The graceful dance of a meteorite ruin
The GMini (Gemini South Multi-Object Spectograph) tool recently captured a strange image of a wide cloud called DEM L 316 in the Magellanic Large Cloud area. The peanut-shaped nebula appears to be a simple form, but recent work indicates that the nebula is actually made up of two separate clouds that carry gas and dust that they are made of. Various explosions of meteor.
The latest image clearly shows intertwined ' spiral shapes ' of gas and dust in the exploding stars that have created an expanding cloud. The object was first identified in the early 1970s as the remnant of a new star, the cloud enriched by the material created at the explosion of another star. But that nebula must have been formed thousands of years ago because many types of meteorites exploded right in the Magellanic Large Cloud.

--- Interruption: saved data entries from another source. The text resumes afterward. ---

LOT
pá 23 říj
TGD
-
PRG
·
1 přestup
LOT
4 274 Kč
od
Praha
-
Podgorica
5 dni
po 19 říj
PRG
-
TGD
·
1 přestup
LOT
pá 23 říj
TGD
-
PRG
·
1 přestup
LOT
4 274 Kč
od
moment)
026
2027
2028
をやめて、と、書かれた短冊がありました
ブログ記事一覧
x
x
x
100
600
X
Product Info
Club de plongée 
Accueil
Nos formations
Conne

"The remarkable and clear observations of GMOS have shown the structure of a complex collision," said Dr. Rosa Williams of the National University of Columbus . This is a big step to understand the pair of mesmerizing nebulae, which are the remnants of the big star. They can be a random pair in the sky, or there is a connection between them, which is waiting to be discovered. '
Other observations just recently on the Chandra DEM L316 and XMM-Newton X-ray reinforce the idea that the cloud is indeed a remnant made up of two meteor stars lined up randomly on The sky and not one single thing remain with the bipolar shape bent. These observations reveal the chemical composition of two different shells, which are created by different explosions. The data obtained show that the smaller ruins (lower left corner of the image) contain mostly iron. The abundance of iron in the small nebula shows that gas is the product of a meteor, accompanied by a white dwarf near it. Because those white dwarfs are too ancient objects, the system has to go through several billion years before the explosion comes.

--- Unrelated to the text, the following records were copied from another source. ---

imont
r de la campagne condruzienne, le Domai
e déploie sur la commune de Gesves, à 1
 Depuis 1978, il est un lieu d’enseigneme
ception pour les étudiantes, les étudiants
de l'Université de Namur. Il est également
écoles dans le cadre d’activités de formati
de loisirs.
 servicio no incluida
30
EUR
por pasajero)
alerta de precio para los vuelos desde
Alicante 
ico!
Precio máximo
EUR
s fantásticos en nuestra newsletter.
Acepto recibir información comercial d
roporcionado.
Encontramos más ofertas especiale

Trace of meteor - DEM L316 (Photo: Techno-science)
In contrast, the larger nebula is less iron than the result of Type II meteor, which works by the collapse of a massive star (7 times the mass of the Sun) when that star old for several million years. The two original systems are oddly different in age when they become meteor, they may not originate from the same system. So, although its detailed construction is seen in the GMOS image, it shows that the two nebulae are touching each other ' face ', seemingly very close together in the sky, probably because they line up in ' the ' Look at ours.
The great Magellanic cloud (LMC) is a galaxy in our Milky Way, about 160,000 light-years away in the direction of the star cluster Dorade. The DEM Nebula L316 is located in LMC and the two nebulae stretch over a distance of nearly 140 light-years (an approximate 35 times the distance between the Sun and the nearest star).